A wire of length L meter carrying a current of I ampere is bent in the form of a circle, its magnetic moment will be
A. \[\dfrac{{iL}}{{4\pi }}\\ \]
B. \[\dfrac{{i{L^2}}}{{4\pi }}\\ \]
C. \[\dfrac{{{i^2}{L^2}}}{{4\pi }}\\ \]
D. \[\dfrac{{{i^2}L}}{{4\pi }}\\ \]

Answer 1

Hint:
The magnetic moment for a current-carrying loop is given as \[{\mu _m} = i.A\], where \[i\] is the current flowing in the loop and \[A\] is the area of the loop.
In this question, a wire of length L is given, which is further be bent to form a circular loop, so we can say the circumference of the loop will be equal to the length of the wire which is to be bent, then we find the radius of the loop from which we calculate the magnetic moment.

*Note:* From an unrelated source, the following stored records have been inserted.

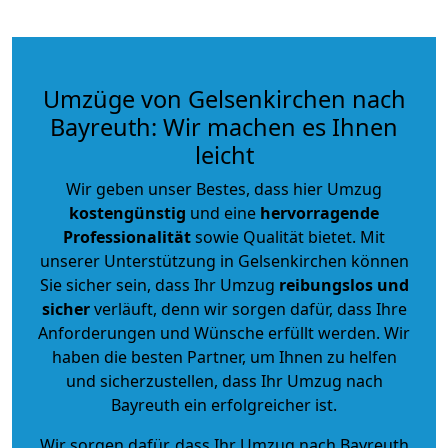
Umzüge von Gelsenkirchen nach
Bayreuth: Wir machen es Ihnen
leicht
Wir geben unser Bestes, dass hier Umzug
kostengünstig
und eine
hervorragende
Professionalität
sowie Qualität bietet. Mit
unserer Unterstützung in Gelsenkirchen können
Sie sicher sein, dass Ihr Umzug
reibungslos und
sicher
verläuft, denn wir sorgen dafür, dass Ihre
Anforderungen und Wünsche erfüllt werden. Wir
haben die besten Partner, um Ihnen zu helfen
und sicherzustellen, dass Ihr Umzug nach
Bayreuth ein erfolgreicher ist.
Wir sorgen dafür, dass Ihr Umzug nach Bayreuth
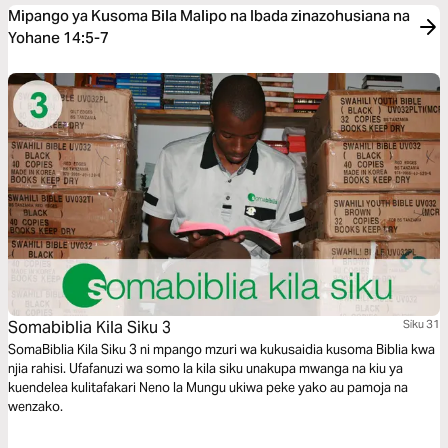
Mipango ya Kusoma Bila Malipo na Ibada zinazohusiana na
Yohane 14:5-7
Somabiblia Kila Siku 3
Siku 31
SomaBiblia Kila Siku 3 ni mpango mzuri wa kukusaidia kusoma Biblia kwa
njia rahisi. Ufafanuzi wa somo la kila siku unakupa mwanga na kiu ya
kuendelea kulitafakari Neno la Mungu ukiwa peke yako au pamoja na
wenzako.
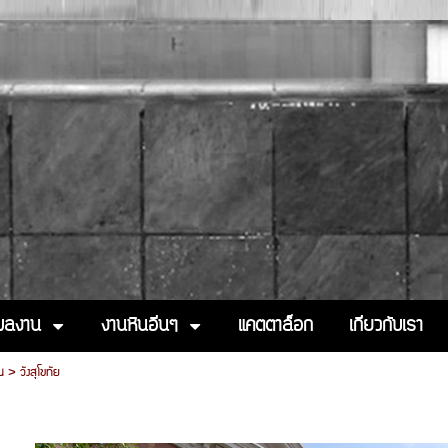
งผลงาน
งานหินอื่นๆ
แคตตาล็อก
เกี่ยวกับเรา
น
>
วังสุโขทัย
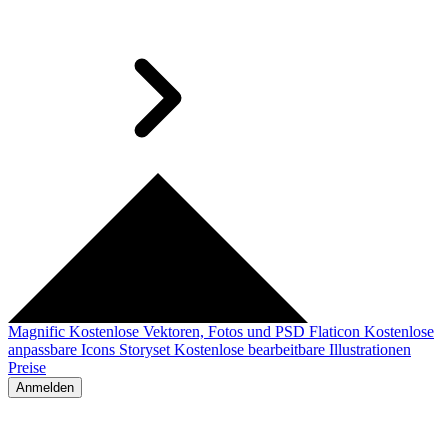
Magnific
Kostenlose Vektoren, Fotos und PSD
Flaticon
Kostenlose
anpassbare Icons
Storyset
Kostenlose bearbeitbare Illustrationen
Preise
Anmelden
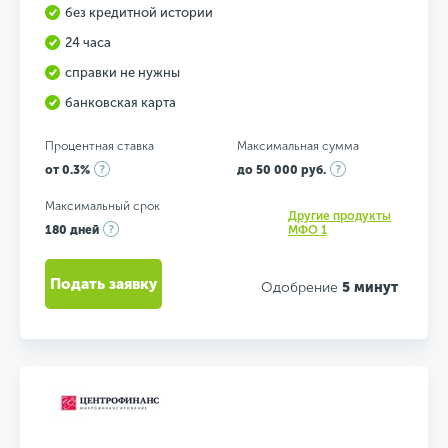
без кредитной истории
24 часа
справки не нужны
банковская карта
Процентная ставка
Максимальная сумма
от 0.3%
до 50 000 руб.
Максимальный срок
Другие продукты
180 дней
МФО 1
Подать заявку
Одобрение
5 минут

Complete step by step solution:
Given the length of the wire is L meter, which is then bent to form a circle, we know that the circumference of a circle is given as \[C = 2\pi r\]; hence we can say
\[L = 2\pi r - - (i)\]
This can be further written in the form of the radius of the circle as
\[r = \dfrac{L}{{2\pi }} - - (ii)\]

As we know, if the circulating current is \[i\]and the area enclosed by the current is \[A\] , then the magnetic moment \[{\mu _m}\] due to the circular coil will be
\[{\mu _m} = i.A - - (iii)\]
Now we can further write equation (iii) as
\[{\mu _m} = i.\pi .{r^2}\]
Where the value of radius \[r = \dfrac{L}{{2\pi }}\] from equation (ii), so we can write
\[{\mu _m} = i.\pi .{\left( {\dfrac{L}{{2\pi }}} \right)^2}\]
Now by further solving this, we get
\[
  {\mu _m} = i.\pi .\dfrac{{{L^2}}}{{4{\pi ^2}}} \\
   = \dfrac{{i.{L^2}}}{{4\pi }} \\
 \]
Hence the magnetic moment of the wire bent in the form of a circle is \[ = \dfrac{{i.{L^2}}}{{4\pi }}\]

Option (B) is correct

Note:
Students must know that whenever a material having some length to is bent to form a circular loop the circumference of the loop will be equal to the length of material.